SUPERCRETE PRECAST LTD.Appellant

AND

THE MINISTER OF NATIONAL REVENUERespondent

The appeal is dismissed. The Tribunal finds that the appellant is not eligible for a refund of the federal sales tax paid during the period of April 1983 to December 1984 because it has not respected the statutory time limitation for the filing of a refund claim imposed by section 44 of the Excise Tax Act. The Tribunal further finds that the appellant sold the precast concrete beams to an entity other than a municipality, contrary to the exempting provision of section 1, Part XII, Schedule III of the Excise Tax Act.

 

John C. Coleman ______ John C. Coleman Presiding Member

Sidney A. Fraleigh ______ Sidney A. Fraleigh Member

W. Roy Hines ______ W. Roy Hines Member

Robert J. Martin ______ Robert J. Martin Secretary




 

Excise Tax Act - Federal sales tax refund - Whether the appellant filed its refund within the statutory time limitation - Whether the appellant sold the goods in issue to a municipality as defined in the Excise Tax Act - Whether Metro Canada Limited is an agent of British Columbia Transit - Whether the latter is a municipality as defined under the Excise Tax Act.

DECISION: The appeal is dismissed.
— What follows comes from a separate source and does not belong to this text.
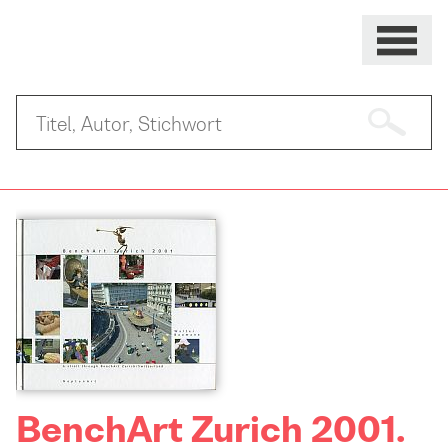
BenchArt Zurich 2001.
The appellant was late in filing its refund claim under section 44 of the Excise Tax Act. Furthermore, the appellant sold the goods in issue to an entity other than a municipality, contrary to the exempting provision of section 1, Part XII, Schedule III of the Excise Tax Act.
 

Place of Hearing: Vancouver, British Columbia Date of Hearing: May 12, 1989 Date of Decision: October 16, 1989
Panel Members: John C. Coleman, Presiding Member Sidney A. Fraleigh, Member W. Roy Hines, Member
Counsel for the Tribunal: Lyne Letarte Clerk of the Tribunal: Janet Rumball
Appearances: David F. Lunnen, for the appellant Michael Ciavaglia, for the respondent
Statutes Cited: Excise Tax Act, R.S.C. 1970, c. E-13, subss. 2(1), 29(1), 44(6) and section 44, and section 1, Part XII, Schedule III; An Act to amend the Excise Tax Act and the Excise Act and to amend other Acts in consequence thereof, S.C. 1986, c. 9; Canadian International Trade Tribunal Act, S.C. 1988, c. 56, s. 60; Urban Transit Authority Act, R.S.B.C. 1979, c. 421; Urban Transit Authority Amendment Act, R.S.B.C. 1982, c. 53; British Columbia Transit Amendment Act, R.S.B.C. 1984, c. 1.
Dictionary: Black's Law Dictionary, H.C. Black, Revised 4th ed., West Publishing Co.
Author: Driedger, E.A., Construction of Statutes [1983], p. 85.




 

SUMMARY

This appeal was launched following the respondent's refusal to allow a refund of federal sales tax. The appellant sold precast concrete beams to an agent of British Columbia Transit (BCT), the owner of the "Skytrain" system in Vancouver. The appellant claimed that it was entitled to a refund because, firstly, the claim was filed in a timely manner, secondly, the goods were sold to BCT, which should be considered by the Tribunal as a municipality pursuant to the Excise Tax Act [1] (the Act) definition, and thirdly, the "Skytrain" is a highway system and goods sold to municipalities for highway systems are exempt from federal sales tax.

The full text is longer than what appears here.